_Problem to solve_. Without including any pictures, reproduce all the lines below word for word.

_Material supplied_.
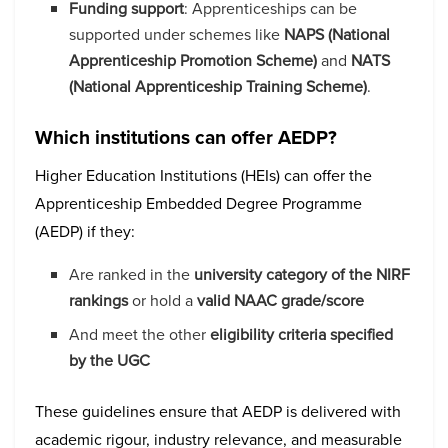
Funding support
: Apprenticeships can be
supported under schemes like
NAPS (National
Apprenticeship Promotion Scheme)
and
NATS
(National Apprenticeship Training Scheme)
.
Which institutions can offer AEDP?
Higher Education Institutions (HEIs) can offer the
Apprenticeship Embedded Degree Programme
(AEDP) if they:
Are ranked in the
university category of the NIRF
rankings
or hold a
valid NAAC grade/score
And meet the other
eligibility criteria specified
by the UGC
These guidelines ensure that AEDP is delivered with
academic rigour, industry relevance, and measurable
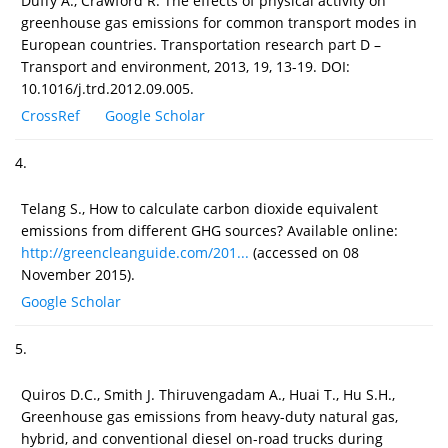
Duffy A., Crawford R. The effects of physical activity on
greenhouse gas emissions for common transport modes in
European countries. Transportation research part D –
Transport and environment, 2013, 19, 13-19. DOI:
10.1016/j.trd.2012.09.005.
CrossRef
Google Scholar
4.
Telang S., How to calculate carbon dioxide equivalent
emissions from different GHG sources? Available online:
http://greencleanguide.com/201...
(accessed on 08
November 2015).
Google Scholar
5.
Quiros D.C., Smith J. Thiruvengadam A., Huai T., Hu S.H.,
Greenhouse gas emissions from heavy-duty natural gas,
hybrid, and conventional diesel on-road trucks during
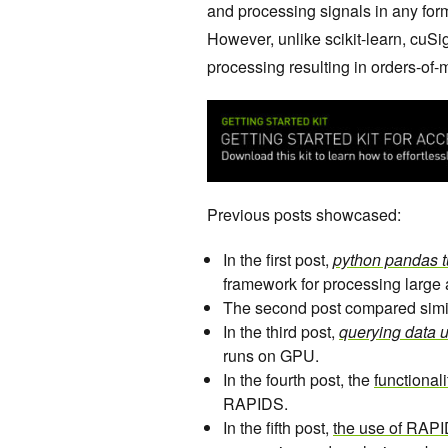
and processing signals in any form 
However, unlike scikit-learn, cuS
processing resulting in orders-of
Previous posts showcased:
In the first post,
python pandas tu
framework for processing larg
The second post compared simi
In the third post,
querying data 
runs on GPU.
In the fourth post, the
functional
RAPIDS.
In the fifth post,
the use of RAP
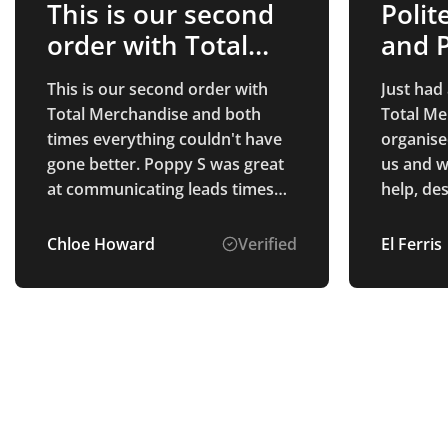
This is our second
Polit
order with Total…
and P
This is our second order with
Just had
Total Merchandise and both
Total Me
times everything couldn't have
organise
gone better. Poppy S was great
us and w
at communicating leads times
help, de
and checked in to make sure we
multiple
had received everything okay.
up. The 
Chloe Howard
Verified
El Ferris
Thank you Poppy S!
exactly 
were pro
us really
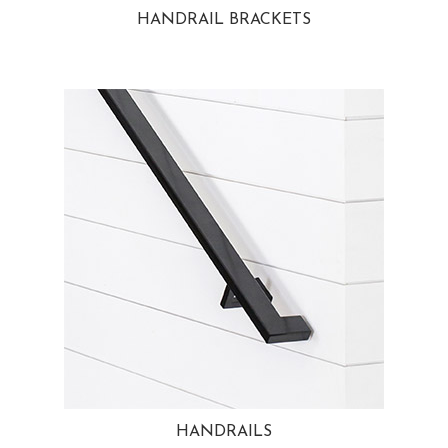
HANDRAIL BRACKETS
HANDRAILS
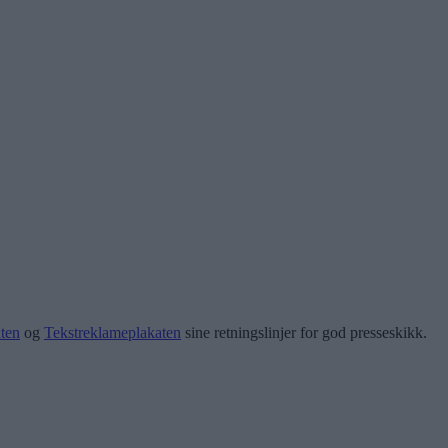
ten
og
Tekstreklameplakaten
sine retningslinjer for god presseskikk.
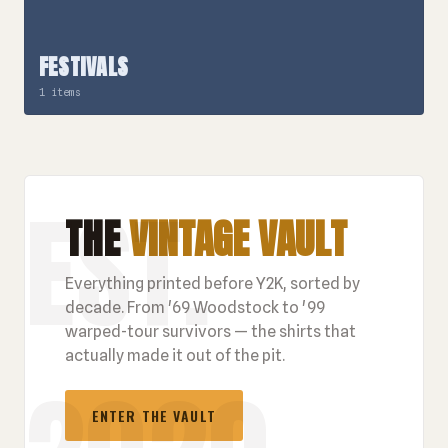
FESTIVALS
1 items
THE
VINTAGE VAULT
Everything printed before Y2K, sorted by
decade. From '69 Woodstock to '99
warped-tour survivors — the shirts that
actually made it out of the pit.
ENTER THE VAULT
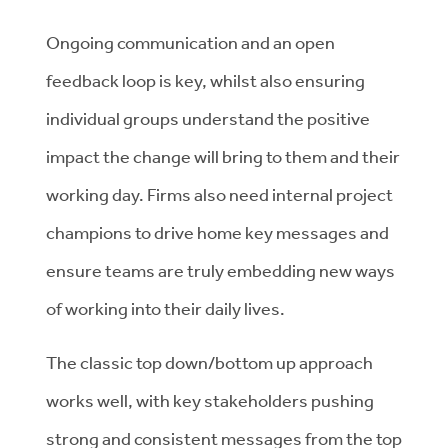
Ongoing communication and an open
feedback loop is key, whilst also ensuring
individual groups understand the positive
impact the change will bring to them and their
working day. Firms also need internal project
champions to drive home key messages and
ensure teams are truly embedding new ways
of working into their daily lives.
The classic top down/bottom up approach
works well, with key stakeholders pushing
strong and consistent messages from the top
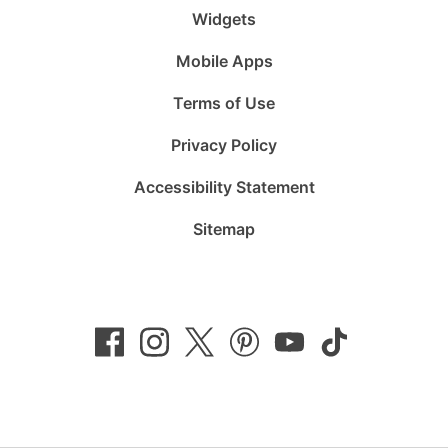
Widgets
Mobile Apps
Terms of Use
Privacy Policy
Accessibility Statement
Sitemap
Follow
Follow
Follow
Follow
Subscribe
Follow
us
us
us
us
to
us
on
on
on
on
us
on
Facebook
Instagram
Twitter
Pinterest
on
TikTok
YouTube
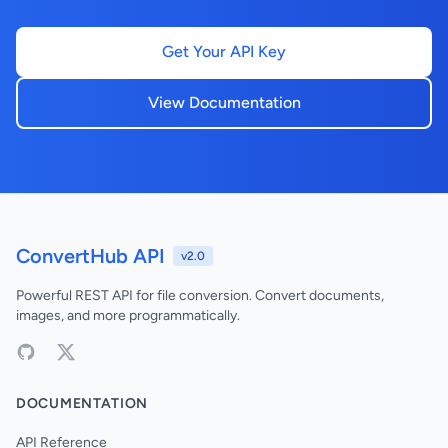
Get Your API Key
View Documentation
ConvertHub API
v2.0
Powerful REST API for file conversion. Convert documents,
images, and more programmatically.
DOCUMENTATION
API Reference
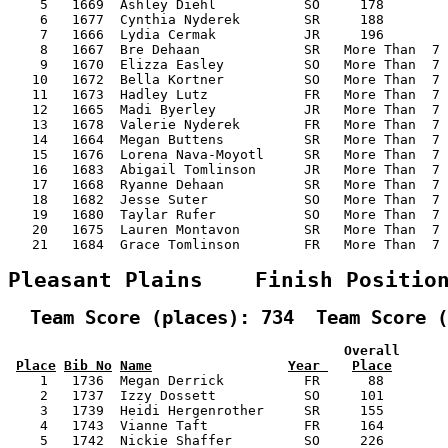
    5   1669  Ashley Diehl           SO     178        
    6   1677  Cynthia Nyderek        SR     188        
    7   1666  Lydia Cermak           JR     196        
    8   1667  Bre Dehaan             SR   More Than  7 
    9   1670  Elizza Easley          SO   More Than  7 
   10   1672  Bella Kortner          SO   More Than  7 
   11   1673  Hadley Lutz            FR   More Than  7 
   12   1665  Madi Byerley           JR   More Than  7 
   13   1678  Valerie Nyderek        FR   More Than  7 
   14   1664  Megan Buttens          SR   More Than  7 
   15   1676  Lorena Nava-Moyotl     SR   More Than  7 
   16   1683  Abigail Tomlinson      JR   More Than  7 
   17   1668  Ryanne Dehaan          SR   More Than  7 
   18   1682  Jesse Suter            SO   More Than  7 
   19   1680  Taylar Rufer           SO   More Than  7 
   20   1675  Lauren Montavon        SR   More Than  7 
   21   1684  Grace Tomlinson        FR   More Than  7 
Pleasant Plains    Finish Positio
  Team Score (places): 734  Team Score (
                                          Overall      
Place
Bib No
Name
Year 
Place
    1   1736  Megan Derrick          FR      88        
    2   1737  Izzy Dossett           SO     101        
    3   1739  Heidi Hergenrother     SR     155        
    4   1743  Vianne Taft            FR     164        
    5   1742  Nickie Shaffer         SO     226        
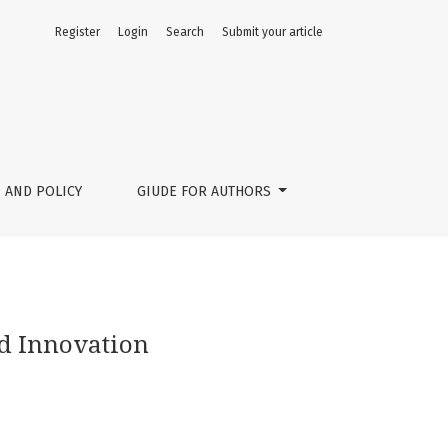
Register
Login
Search
Submit your article
 AND POLICY
GIUDE FOR AUTHORS
nd Innovation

_Answer box_.
Funding support
: Apprenticeships can be
supported under schemes like
NAPS (National
Apprenticeship Promotion Scheme)
and
NATS
(National Apprenticeship Training Scheme)
.
Which institutions can offer AEDP?
Higher Education Institutions (HEIs) can offer the
Apprenticeship Embedded Degree Programme
(AEDP) if they:
Are ranked in the
university category of the NIRF
rankings
or hold a
valid NAAC grade/score
And meet the other
eligibility criteria specified
by the UGC
These guidelines ensure that AEDP is delivered with
academic rigour, industry relevance, and measurable
Duffy A., Crawford R. The effects of physical activity on
greenhouse gas emissions for common transport modes in
European countries. Transportation research part D –
Transport and environment, 2013, 19, 13-19. DOI:
10.1016/j.trd.2012.09.005.
CrossRef
Google Scholar
4.
Telang S., How to calculate carbon dioxide equivalent
emissions from different GHG sources? Available online:
http://greencleanguide.com/201...
(accessed on 08
November 2015).
Google Scholar
5.
Quiros D.C., Smith J. Thiruvengadam A., Huai T., Hu S.H.,
Greenhouse gas emissions from heavy-duty natural gas,
hybrid, and conventional diesel on-road trucks during
and processing signals in any form 
However, unlike scikit-learn, cuS
processing resulting in orders-of
Previous posts showcased:
In the first post,
python pandas tu
framework for processing larg
The second post compared simi
In the third post,
querying data 
runs on GPU.
In the fourth post, the
functional
RAPIDS.
In the fifth post,
the use of RAP
This is our second
Polit
order with Total…
and P
This is our second order with
Just had
Total Merchandise and both
Total Me
times everything couldn't have
organise
gone better. Poppy S was great
us and w
at communicating leads times
help, de
and checked in to make sure we
multiple
had received everything okay.
up. The 
Chloe Howard
Verified
El Ferris
Thank you Poppy S!
exactly 
were pro
us really
HANDRAIL BRACKETS
HANDRAILS
ten
og
Tekstreklameplakaten
sine retningslinjer for god presseskikk.
FESTIVALS
1 items
THE
VINTAGE VAULT
Everything printed before Y2K, sorted by
decade. From '69 Woodstock to '99
warped-tour survivors — the shirts that
actually made it out of the pit.
ENTER THE VAULT
Ongoing communication and an open
feedback loop is key, whilst also ensuring
individual groups understand the positive
impact the change will bring to them and their
working day. Firms also need internal project
champions to drive home key messages and
ensure teams are truly embedding new ways
of working into their daily lives.
The classic top down/bottom up approach
works well, with key stakeholders pushing
strong and consistent messages from the top
Widgets
Mobile Apps
Terms of Use
Privacy Policy
Accessibility Statement
Sitemap
Follow
Follow
Follow
Follow
Subscribe
Follow
us
us
us
us
to
us
on
on
on
on
us
on
Facebook
Instagram
Twitter
Pinterest
on
TikTok
YouTube
Get Your API Key
View Documentation
ConvertHub API
v2.0
Powerful REST API for file conversion. Convert documents,
images, and more programmatically.
DOCUMENTATION
API Reference
    5   1669  Ashley Diehl           SO     178        
    6   1677  Cynthia Nyderek        SR     188        
    7   1666  Lydia Cermak           JR     196        
    8   1667  Bre Dehaan             SR   More Than  7 
    9   1670  Elizza Easley          SO   More Than  7 
   10   1672  Bella Kortner          SO   More Than  7 
   11   1673  Hadley Lutz            FR   More Than  7 
   12   1665  Madi Byerley           JR   More Than  7 
   13   1678  Valerie Nyderek        FR   More Than  7 
   14   1664  Megan Buttens          SR   More Than  7 
   15   1676  Lorena Nava-Moyotl     SR   More Than  7 
   16   1683  Abigail Tomlinson      JR   More Than  7 
   17   1668  Ryanne Dehaan          SR   More Than  7 
   18   1682  Jesse Suter            SO   More Than  7 
   19   1680  Taylar Rufer           SO   More Than  7 
   20   1675  Lauren Montavon        SR   More Than  7 
   21   1684  Grace Tomlinson        FR   More Than  7 
Pleasant Plains    Finish Positio
  Team Score (places): 734  Team Score (
                                          Overall      
Place
Bib No
Name
Year 
Place
    1   1736  Megan Derrick          FR      88        
    2   1737  Izzy Dossett           SO     101        
    3   1739  Heidi Hergenrother     SR     155        
    4   1743  Vianne Taft            FR     164        
    5   1742  Nickie Shaffer         SO     226        
Register
Login
Search
Submit your article
 AND POLICY
GIUDE FOR AUTHORS
nd Innovation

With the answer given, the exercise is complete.